Why: The previous regex \{[^}]+\} broke when parsing apply_patch tool calls containing code diffs with { and } characters. The regex would match partial JSON, causing parse failures.

How: _find_json_objects() scans text character-by-character, tracking brace depth and string literal boundaries.
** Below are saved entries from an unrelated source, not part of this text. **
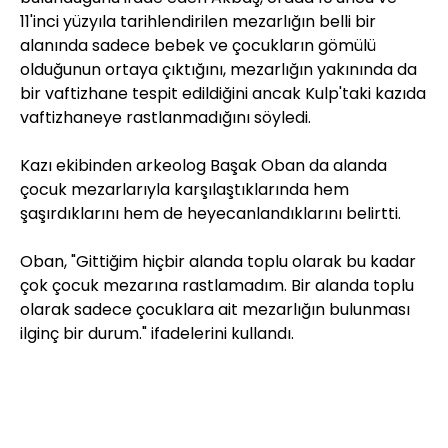
11'inci yüzyıla tarihlendirilen mezarlığın belli bir
alanında sadece bebek ve çocukların gömülü
olduğunun ortaya çıktığını, mezarlığın yakınında da
bir vaftizhane tespit edildiğini ancak Kulp'taki kazıda
vaftizhaneye rastlanmadığını söyledi.
Kazı ekibinden arkeolog Başak Oban da alanda
çocuk mezarlarıyla karşılaştıklarında hem
şaşırdıklarını hem de heyecanlandıklarını belirtti.
Oban, "Gittiğim hiçbir alanda toplu olarak bu kadar
çok çocuk mezarına rastlamadım. Bir alanda toplu
olarak sadece çocuklara ait mezarlığın bulunması
ilginç bir durum." ifadelerini kullandı.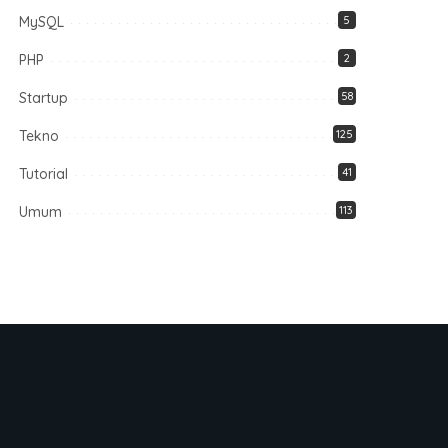
MySQL
5
PHP
2
Startup
58
Tekno
125
Tutorial
41
Umum
113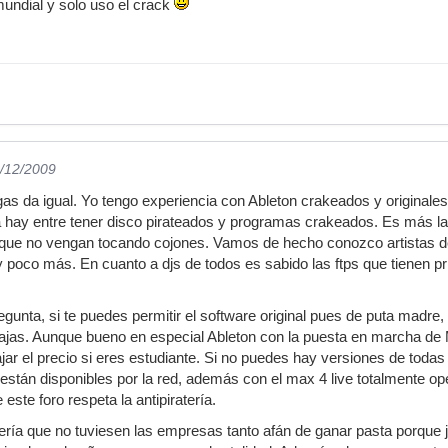
mundial y solo uso el crack
3/12/2009
s da igual. Yo tengo experiencia con Ableton crakeados y originales. P
ia hay entre tener disco pirateados y programas crakeados. Es más 
í que no vengan tocando cojones. Vamos de hecho conozco artista
o y poco más. En cuanto a djs de todos es sabido las ftps que tienen
egunta, si te puedes permitir el software original pues de puta madre
ajas. Aunque bueno en especial Ableton con la puesta en marcha de 
ajar el precio si eres estudiante. Si no puedes hay versiones de toda
stán disponibles por la red, además con el max 4 live totalmente o
este foro respeta la antipiratería.
ría que no tuviesen las empresas tanto afán de ganar pasta porque 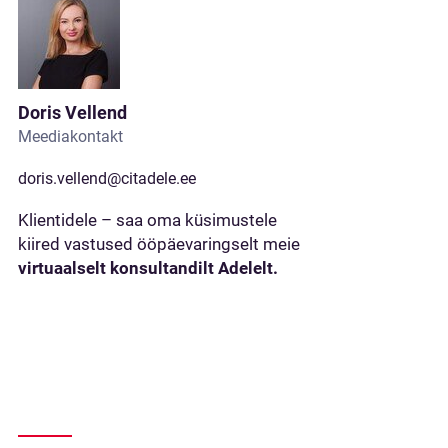
Doris Vellend
Meediakontakt
doris.vellend@citadele.ee
Klientidele – saa oma küsimustele
kiired vastused ööpäevaringselt meie
virtuaalselt konsultandilt Adelelt.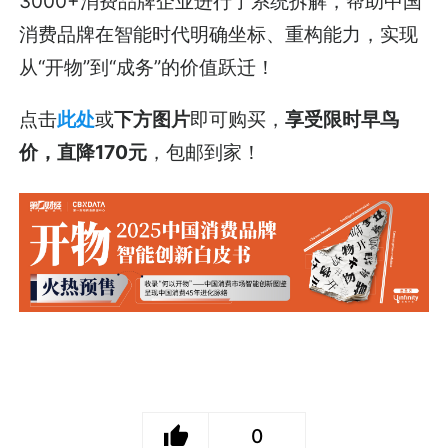
3000+消费品牌企业进行了系统拆解，帮助中国
消费品牌在智能时代明确坐标、重构能力，实现
从“开物”到“成务”的价值跃迁！
点击
此处
或
下方图片
即可购买，
享受限时早鸟
价，直降170元
，包邮到家！
0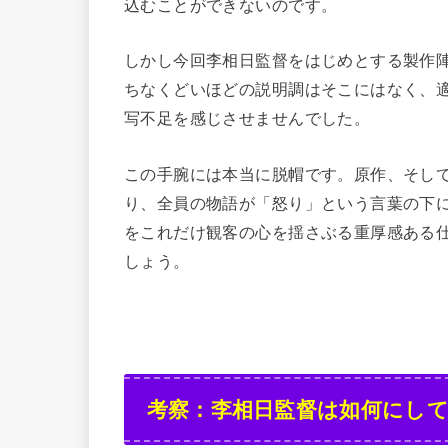
込むことができないのです。
しかし今回李相日監督をはじめとする製作
ちなくどいほどの説明調はそこにはなく、
写不足を感じさせませんでした。
この手腕には本当に脱帽です。原作、そし
り、全員の物語が「怒り」という言葉の下
をこれだけ観客の心を揺さぶる重厚感ある
しょう。
考察：李相日監督は如何にし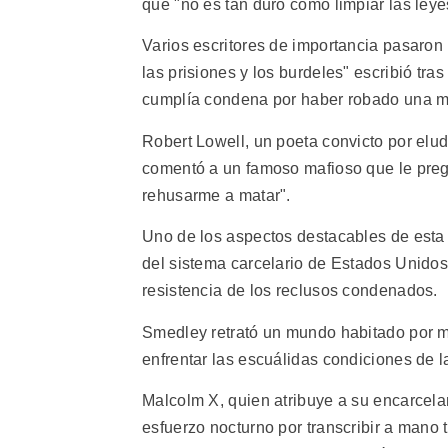
que "no es tan duro como limpiar las ley
Varios escritores de importancia pasaron
las prisiones y los burdeles" escribió tra
cumplía condena por haber robado una má
Robert Lowell, un poeta convicto por eludi
comentó a un famoso mafioso que le pregu
rehusarme a matar".
Uno de los aspectos destacables de esta c
del sistema carcelario de Estados Unidos 
resistencia de los reclusos condenados.
Smedley retrató un mundo habitado por mu
enfrentar las escuálidas condiciones de la
Malcolm X, quien atribuye a su encarcela
esfuerzo nocturno por transcribir a mano t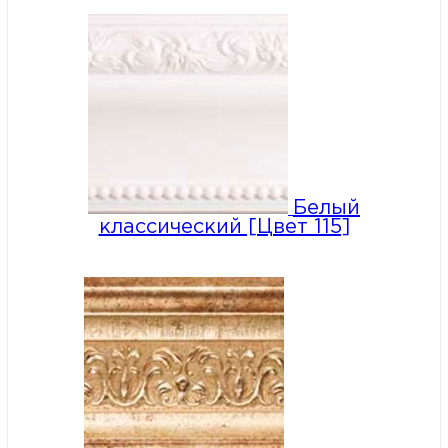
Белый
классический [Цвет 115]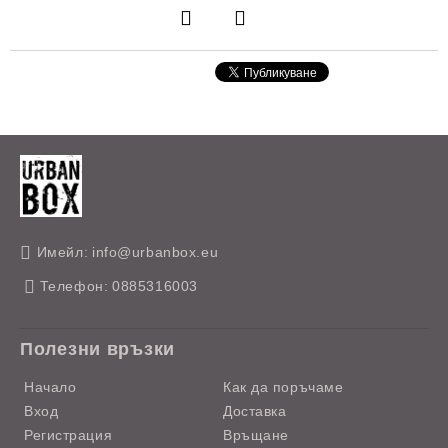
Имейл:
info@urbanbox.eu
Телефон:
0885316003
Полезни връзки
Начало
Как да поръчаме
Вход
Доставка
Регистрация
Връщане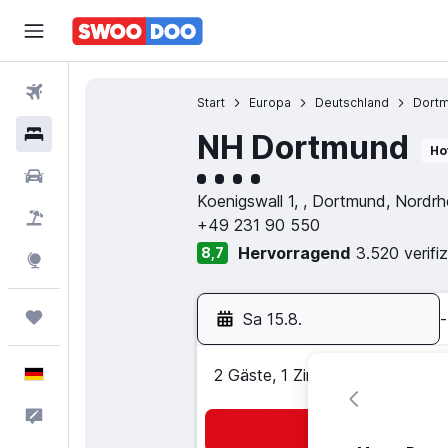
Flüge
Start
Europa
Deutschland
Dort
Hotels
NH Dortmund
Ho
Bewertungskategorie 4
Mietwagen
Koenigswall 1, , Dortmund, Nordr
Pauschalreisen
+49 231 90 550
Hervorragend
3.520 verifi
8,7
Explore
Trips
Sa 15.8.
-
Deutsch
2 Gäste, 1 Zimmer
Feedback
Suc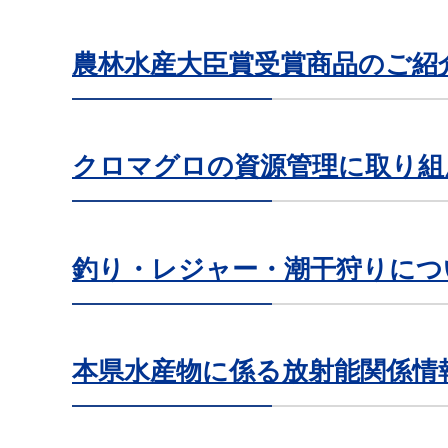
農林水産大臣賞受賞商品のご紹
クロマグロの資源管理に取り組
釣り・レジャー・潮干狩りにつ
本県水産物に係る放射能関係情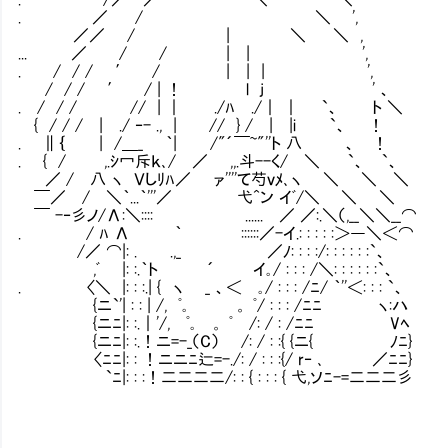
. ／ / ＼ ',
／／ / | ＼ ＼ ,
... ／ / / | | ',
. / / / ′ / | | | ',
/ / / ′ / | ！ l j ' 、
. / / / // | ｜ ./ﾊ ./｜ ｜ `、 ト ＼
{ / / / | ./ ‐- ., | // } / | |i `、 ！
. ∥｛ | /＿_ ｀| /"´￣~"''ト 八 、 
. { / ,.ｼ冖斥ｋ､/ ／ ,,.斗--く/ ＼ `、 `、
／ / 八 ヽ Ｖしﾘﾊ／ ァ''''て芍ｖﾒ､ヽ ＼ ＼ 
￣／ / ＼｀...｀'''／ 弋^ン イﾞ/＼ ＼ ＼
￣ -‐彡ノ/Λ:＼:::: ...... ／ ／:.＼（,__＼＼
. / ﾊ Λ ｀ ::::::／-イ.: : : : :＞―＼＜⌒
/／ ⌒|: . .,_ ／ﾉ: : : :/: : : : : :`、
,ﾞ |: :.｀ト ´ イ｡/ : : : /＼: : : : : :`、
. 〈＼ |: : :.| { ヽ _ 、＜ ｡/ : : : /ﾆ/ ｀''＜: : : `、
{ニ`'| : : | /, ﾟ｡ 。 ﾟ/ : : : /ﾆﾆ ヽ:ハ
{ニﾆ|: :.｜'/, ﾟ｡ 。 ﾟ /: / : /ﾆﾆ Vﾍ
{ニﾆ|: :.！ニ=-_（C） /: / : :{ {ニ{ ﾉﾆ}
〈ﾆﾆ|: : ！ニニﾆ辷=-./: / : : :{/ r‐ ､ ／ﾆﾆ}
`ﾆ|: : :！二二二二/: : { : : : { 弋,ソﾆ-=二二二彡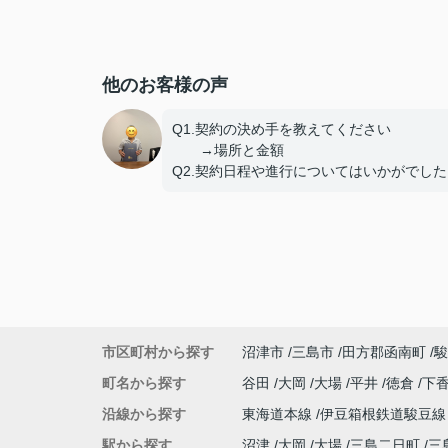
他のお客様の声
Q1.契約の決め手を教えてください
→場所と金額
Q2.契約日程や進行についてはいかがでした
しょうか。
→問題なし
Q3.担当スタッフの対応についてや、その他
意見、ご感想などがございましたら
おきかせください。
→特になし
市区町村から探す
沼津市
三島市
田方郡函南町
駿
町名から探す
谷田
大岡
大場
平井
徳倉
下
沿線から探す
東海道本線
伊豆箱根鉄道駿豆
駅から探す
沼津
大岡
大場
三島二日町
三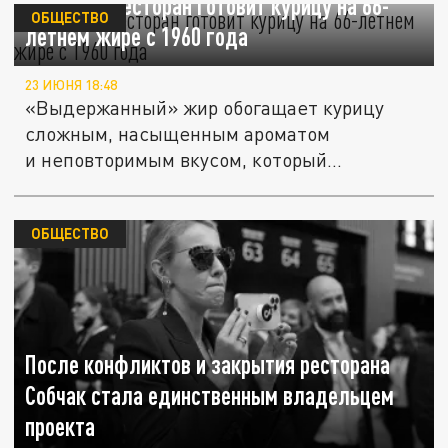
Японский ресторан готовит курицу на 66-
ОБЩЕСТВО
летнем жире с 1960 года
23 ИЮНЯ 18:48
«Выдержанный» жир обогащает курицу
сложным, насыщенным ароматом
и неповторимым вкусом, который
невозможно...
ОБЩЕСТВО
После конфликтов и закрытия ресторана
Собчак стала единственным владельцем
проекта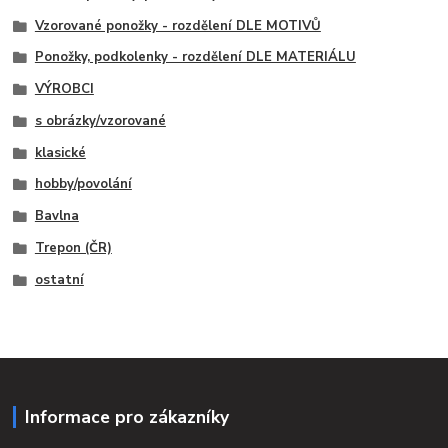
Vzorované ponožky - rozdělení DLE MOTIVŮ
Ponožky, podkolenky - rozdělení DLE MATERIÁLU
VÝROBCI
s obrázky/vzorované
klasické
hobby/povolání
Bavlna
Trepon (ČR)
ostatní
Informace pro zákazníky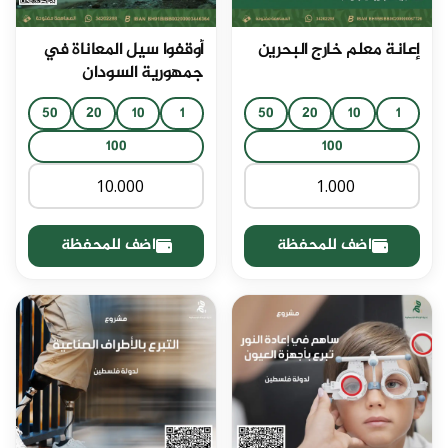
إعانة معلم خارج البحرين
أوقفوا سيل المعاناة في
جمهورية السودان
50
20
10
1
50
20
10
1
100
100
اضف للمحفظة
اضف للمحفظة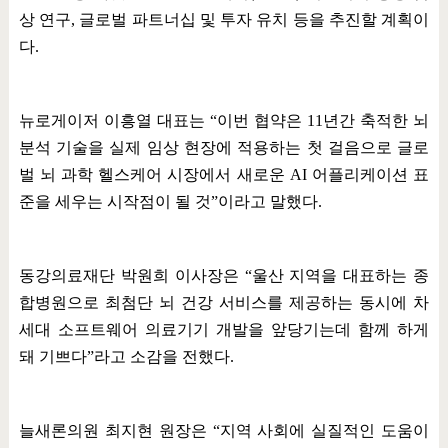
상 연구
,
글로벌 파트너십 및 투자 유치 등을 추진할 계획이
다
.
뉴로게이저 이흥열 대표는
“
이번 협약은
11
년간 축적한 뇌
분석 기술을 실제 임상 현장에 적용하는 첫 걸음으로 글로
벌 뇌 과학 헬스케어 시장에서 새로운
AI
어플리케이션 표
준을 세우는 시작점이 될 것
”
이라고 말했다
.
동강의료재단 박원희 이사장은
“
울산 지역을 대표하는 종
합병원으로 최첨단 뇌 건강 서비스를 제공하는 동시에 차
세대 소프트웨어 의료기기 개발을 앞당기는데 함께 하게
돼 기쁘다
”
라고 소감을 전했다
.
늘새론의원 최지현 원장은
“
지역 사회에 실질적인 도움이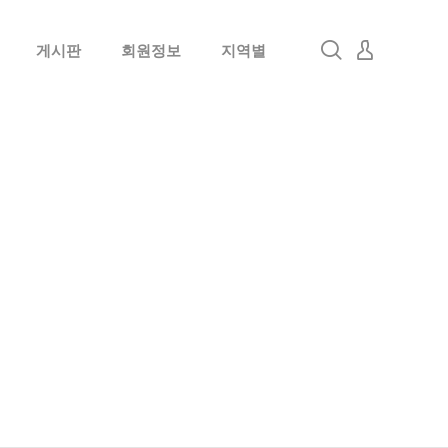
게시판
회원정보
지역별
로그인
회원가입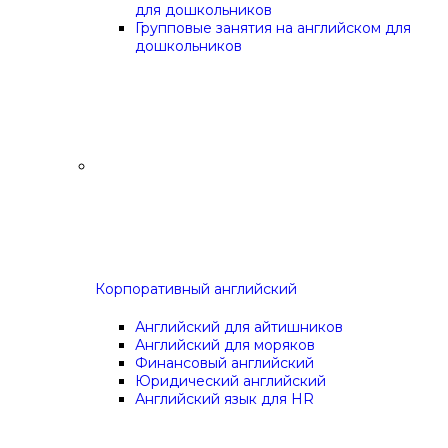
для дошкольников
Групповые занятия на английском для
дошкольников
Корпоративный английский
Английский для айтишников
Английский для моряков
Финансовый английский
Юридический английский
Английский язык для HR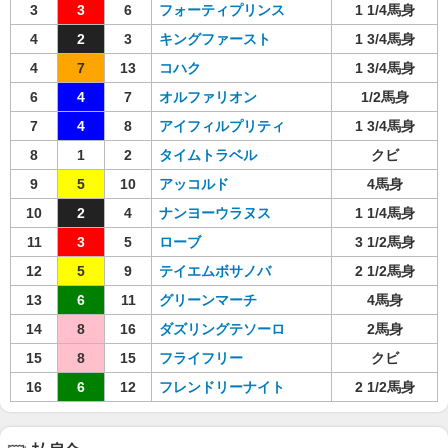
3
3
6
フォーティプリンス
1 1/4馬身
4
2
3
キングファースト
1 3/4馬身
4
7
13
コハク
1 3/4馬身
6
4
7
オルファリオン
1/2馬身
7
4
8
アイフィルプリティ
1 3/4馬身
8
1
2
タイムトラベル
クビ
9
5
10
アッコルド
4馬身
10
2
4
ナンヨーウラヌス
1 1/4馬身
11
3
5
ローブ
3 1/2馬身
12
5
9
テイエムボサノバ
2 1/2馬身
13
6
11
グリーンマーチ
4馬身
14
8
16
ダズリングテソーロ
2馬身
15
8
15
フライフリー
クビ
16
6
12
フレンドリーナイト
2 1/2馬身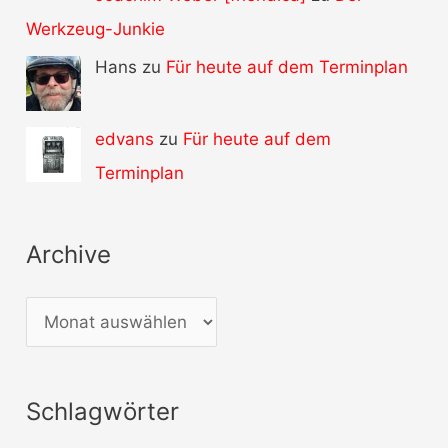
Werkzeug-Junkie
Hans zu
Für heute auf dem Terminplan
edvans
zu
Für heute auf dem
Terminplan
Archive
A
r
c
Schlagwörter
h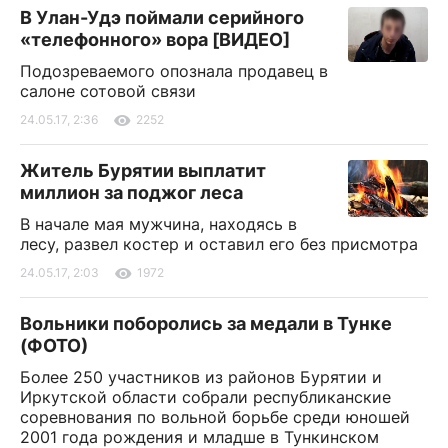
В Улан-Удэ поймали серийного
«телефонного» вора [ВИДЕО]
Подозреваемого опознала продавец в
салоне сотовой связи
24.05.17, 2:36
2252
Житель Бурятии выплатит
миллион за поджог леса
В начале мая мужчина, находясь в
лесу, развел костер и оставил его без присмотра
24.05.17, 2:03
1972
Вольники поборолись за медали в Тунке
(ФОТО)
Более 250 участников из районов Бурятии и
Иркутской области собрали республиканские
соревнования по вольной борьбе среди юношей
2001 года рождения и младше в Тункинском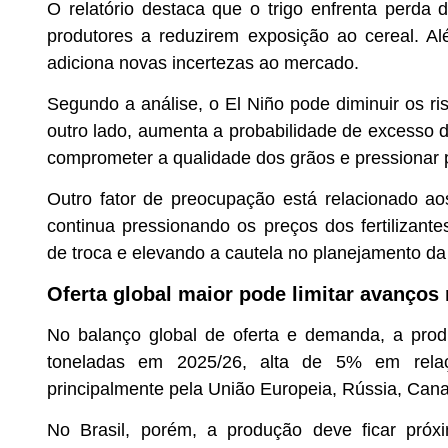
O relatório destaca que o trigo enfrenta perda d
produtores a reduzirem exposição ao cereal. A
adiciona novas incertezas ao mercado.
Segundo a análise, o El Niño pode diminuir os r
outro lado, aumenta a probabilidade de excesso 
comprometer a qualidade dos grãos e pressionar p
Outro fator de preocupação está relacionado ao
continua pressionando os preços dos fertilizante
de troca e elevando a cautela no planejamento da
Oferta global maior pode limitar avanços
No balanço global de oferta e demanda, a prod
toneladas em 2025/26, alta de 5% em relaç
principalmente pela União Europeia, Rússia, Cana
No Brasil, porém, a produção deve ficar próx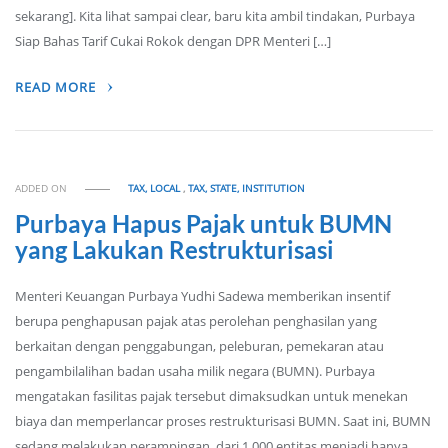
sekarang]. Kita lihat sampai clear, baru kita ambil tindakan, Purbaya
Siap Bahas Tarif Cukai Rokok dengan DPR Menteri […]
READ MORE
ADDED ON
TAX, LOCAL
,
TAX, STATE, INSTITUTION
Purbaya Hapus Pajak untuk BUMN
yang Lakukan Restrukturisasi
Menteri Keuangan Purbaya Yudhi Sadewa memberikan insentif
berupa penghapusan pajak atas perolehan penghasilan yang
berkaitan dengan penggabungan, peleburan, pemekaran atau
pengambilalihan badan usaha milik negara (BUMN). Purbaya
mengatakan fasilitas pajak tersebut dimaksudkan untuk menekan
biaya dan memperlancar proses restrukturisasi BUMN. Saat ini, BUMN
sedang melakukan perampingan, dari 1.000 entitas menjadi hanya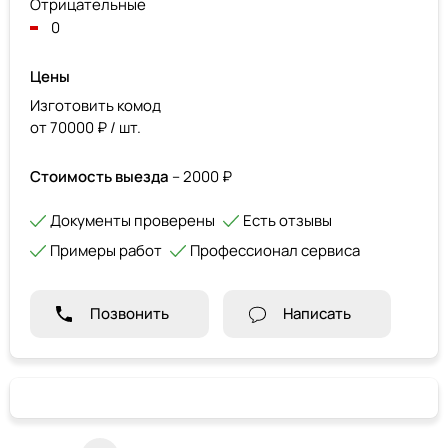
Отрицательные
0
Цены
Изготовить комод
от 70000 ₽ / шт.
Стоимость выезда
– 2000 ₽
Документы проверены
Есть отзывы
Примеры работ
Профессионал сервиса
Позвонить
Написать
It correctly handles: - Nested braces in code diffs - Escaped characters inside strings - Multiple JSON objects in a single response - Markdown code fences around JSON

Both parse_tool_call() and strip_tool_json_from_text() now use this parser.

4. Benchmark Infrastructure¶

54+ runs across 27 model variants with the improved benchmark runner:

Rank	Model	Score	Tool Calling
1	o4-mini	100.0%	prompt-based
2	gpt-4.1-mini	100.0%	prompt-based
3	gemini-3-flash-preview	100.0%	native
4	sonar-pro	100.0%	native
5	gpt-oss-120b	89.1%	prompt-based
6	Qwen3-Coder-30B	81.2%	native
7	gemini-2.5-pro	81.2%	native
8	gemini-2.5-flash	81.2%	native
9	sonar	75.0%	native
10	gpt-5.2	70.3%	native

Benchmark improvements: - --tool-calling-method flag to force native/prompt-based per run - --debug flag saves per-request JSON with full AI responses - Engine bypass: benchmark calls provider directly (no engine tool conflicts) - Profile-aware routing: benchmark consults ModelProfile for tool mode - Prompt-based scoring fix: tool_json_in_content penalty removed for prompt-based mode

Benchmark Findings¶

The 27-model analysis identified 5 architectural gaps in chat.py:

Gap	Issue	v1.15.6 Fix	v1.16.0 Fix
1	Binary native/prompt decision too coarse	Model profiles encode per-model strategy	Profile-driven tool loop
2	Synthetic tool result messages	—	Proper `tool` role messages
3	Only first tool call processed	—	Multi-tool support
4	Tool JSON leaks in response text	`strip_tool_json_from_text()`	—
5	No fallback between modes	Profile `fallback_on_empty` flag	Adaptive fallback

Files Changed¶

New Files¶

ppxai/engine/providers/openai_native.py — Native OpenAI provider
ppxai/engine/model_profiles.py — Model profile system
tests/test_openai_native.py — OpenAI provider tests
tests/test_model_profiles.py — Model profile tests
docs/MODEL-BEHAVIOR-ANALYSIS.md — 27-model benchmark analysis
docs/archive/RELEASE-PLAN-v1.15.6-v1.16.0.md — Phased release plan (archived)
scripts/package-windows-zip.ps1 — Windows offline deployment packager
benchmarks/llm-eval/results/*.json — 54+ benchmark result files

Modified Files¶

ppxai/engine/tools/parser.py — Brace-counting parser, JSON stripping, truncated tool detection
ppxai/engine/providers/base.py — Added get_model_profile()
ppxai/engine/providers/gemini.py — Added get_model_profile()
ppxai/engine/chat.py — JSON stripping integration, AGENTS.md hints for native providers
benchmarks/llm-eval/engine_runner.py — Profile-aware routing, debug logging, engine bypass
benchmarks/llm-eval/response_quality.py — Prompt-based scoring awareness
benchmarks/llm-eval/test_cases.py — Profile-aware payload calibration

Migration Notes¶

No breaking changes. v1.15.6 is fully backwards-compatible:

Model profiles exist but are NOT consulted by chat.py (v1.16.0)
OpenAINativeProvider only affects openai provider; other providers unchanged
Existing ppxai-config.json configurations work without modification
Existing sessions load without changes

For OpenAI users: The openai provider now uses the native provider automatically. If you experience issues, you can switch back to the compatible provider by configuring your OpenAI endpoint as a custom provider instead.

Test Summary¶

Category	Count
Model profile tests	41
OpenAI provider tests	46
Parser tests (existing + enhanced)	~30
All other tests	~1,232
Total	1,349

All tests passing on Windows 11 (Python 3.12).